Banking System 101 – Part 2

by The MoleMarch 25, 2013

This is the second part in an ongoing series designed to guide you toward a basic understanding of Federal Reserve and ECB monetary policy as conducted in recent history, as well as what exactly constitutes and drives quantitative easing. Despite being on the forefront of the mainstream media since 2007 you will rarely run into anyone who has a thorough understanding of how all the pieces fit together. We are completing our basic introduction and then will explore a chronological recap of what has transpired in the past few years. If you missed part one then please make sure you read it first before continuing below.


Recall our scenario from before, with two US commercial Banks, A and B. Reserve Requirements are 10%, and the balance sheet of Bank A that we ended up with is shown below:

As explained before, required reserves are simply 10% of deposits, and also recall the changes to Bank B’s balance sheet after it made a loan of 20bn USD to a firm:

Changes to its BS after making a loan are highlighted in red: most importantly, excess reserves decrease slightly, as deposits grow (Bank B credits Firm X’s deposit account with the loaned money, and the loan itself appears as an asset on the BS).  Clearly this could not occur if Bank B held no excess reserves in the first place. You can think of the loan as being a case of Bank B “using up” only 2bn of its excess reserves to “create” 20bn of money in the real economy. This will become important later, as this is known as the (money) multiplier effect.

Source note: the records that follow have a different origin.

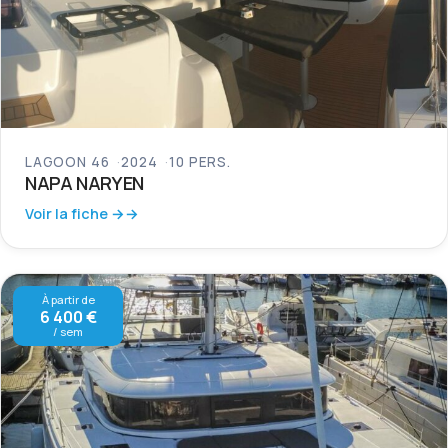
LAGOON 46
2024
10 PERS.
NAPA NARYEN
Voir la fiche →
À partir de
6 400 €
/ sem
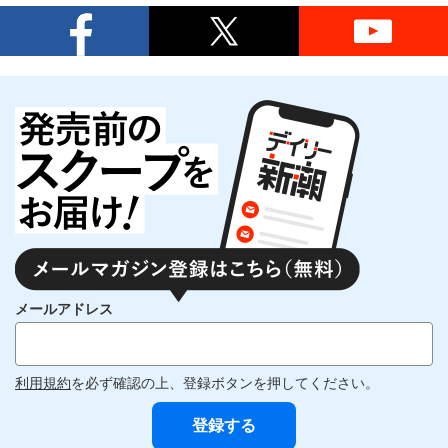
メールアドレス
利用規約
を必ず確認の上、登録ボタンを押してください。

To understand this effect we need to define Money supply – simply the total quantity of monetary assets available in the economy. There are different measures of money supply, of which the important ones are:

  1. Starting from the most narrow measure, we have M0 which is simply all the notes and coins in circulation. This does NOT include cash stored at the Federal Reserve Banks (ie. the central bank in the US) and cash stored at commercial banks’ vaults, as it is effectively dead money.
  2. The monetary base (MB) = M0 + bank vault cash + banks’ reserve accounts. This is a broader measure, that includes notes and coins but more importantly it includes a measure of central bank money, ie required and excess reserves, which commercial banks hold at their reserve accounts with the Fed. In our example from Figure 2.1, the monetary base would equal M0 + 0 + (10+40) bn + (17+43) bn = M0 + 110bn USD.
  3. M1 = M0 + demand deposits, and simply measures the money in circulation by also including the most common form of “electronic money”, which is easily accessible deposits (“on demand”), that one can use to withdraw money at any time without restrictions or delays. A common example of this is a debit (card) account.  Note that this measure does NOT include central bank money and vault cash! M1 therefore measures commercial bank money. For our example in Figure 2.1, M1 = M0 + (100bn) + (170bn) = M0 + 270bn USD [Assuming all deposits in our example are demand deposits].
  4. M2 = M1 + savings accounts + “time deposits” (money has to be locked in for a period for time to earn interest, and cannot be withdrawn – e.g. bonds, money-market deposit accounts for individuals etc). This is a broader measure of commercial bank money. In our example of Figure 2.1, M2 = M1 as we assume there are only demand deposits. [ There are other broader measures of money which I will not discuss here for simplicity ]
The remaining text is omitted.